Only the exact process which successfully called shadowpt_enable() should be able to successfully disable its shadow page table.

Since you don’t want to leave the inspector process with access to kernel pages, you should ‘undo’ the remap_pfn_range() to disconnect the virtual addresses of the process from these physical pages. There are multiple ways to do this, but a good place to begin is by looking through the munmap() system call to see how it breaks down a regular mmap’d region. You may also find zap_vma_ptes() helpful.

Once the disable syscall is made, the entries range can either no longer be mapped (i.e. an access causes a segmentation fault in userspace) or can behave as if shadowpt_enable were never called, and the region was just mmap’d.

Inspector Process Exit
An important edge case you need to handle is if the inspector process exits before making the disabled system call, particularly since we only allow the inspector process itself to successfully make that call.

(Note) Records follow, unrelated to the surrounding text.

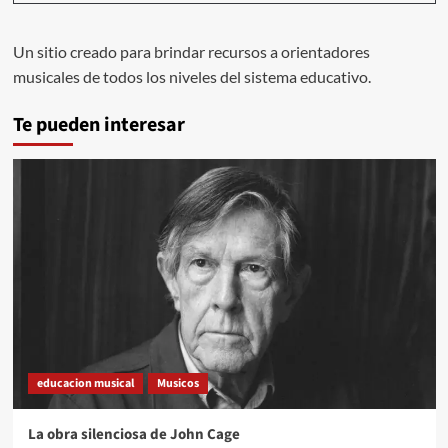
Un sitio creado para brindar recursos a orientadores
musicales de todos los niveles del sistema educativo.
Te pueden interesar
educacion musical
Musicos
La obra silenciosa de John Cage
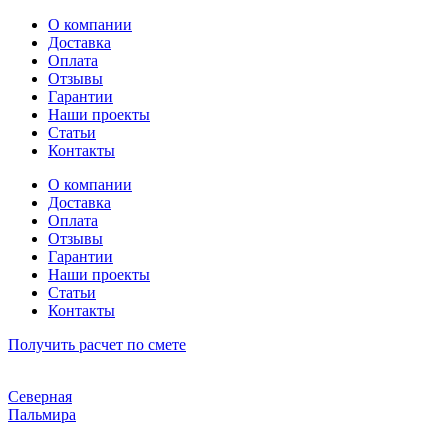
Перейти
О компании
к
Доставка
содержимому
Оплата
Отзывы
Гарантии
Наши проекты
Статьи
Контакты
О компании
Доставка
Оплата
Отзывы
Гарантии
Наши проекты
Статьи
Контакты
Получить расчет по смете
Северная
Пальмира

You should make sure that no matter how the inspector process exits, your kernel behaves as if the disable system call was made and cleans up properly.
Notes:
- As with before, consider concurrency bugs. Make sure that your program behaves correctly for any set of enable/disable calls made at any time.
- Think carefully about how you detect the inspector process exiting. You should make sure that you catch any exit for any reason.
Tasks:
1. Implement and test the shadowpt_disable() call.
2. Modify any relevant files in the kernel to reflect the newly added system call.
3. Implement handling for cleaning up when the inspector process exits.

PART 2: Updating the Shadow Page Table

Now that you can create and destroy the page table, the next step is to populate it with the correct values, both on initialization and then whenever those values change as described below. In particular, we suggest treating initialization similar to any other update to the shadow page table as the required functionality is similar. The difference is that initialization will require populating the entire shadow page table with the existing status of the VMAs and real page table by modifying your earlier implementation of shadowpt_enable() accordingly.

First, focus on correctly tracking changes to VMAs (both existence and state) within our target range. Then extend to tracking PTE states.

When Virtual Addresses are Updated

When the virtual address space representation (i.e. the VMA structs) is updated for an address (or some range of addresses) within the given range, you should update the shadow page table in kernel space for that address.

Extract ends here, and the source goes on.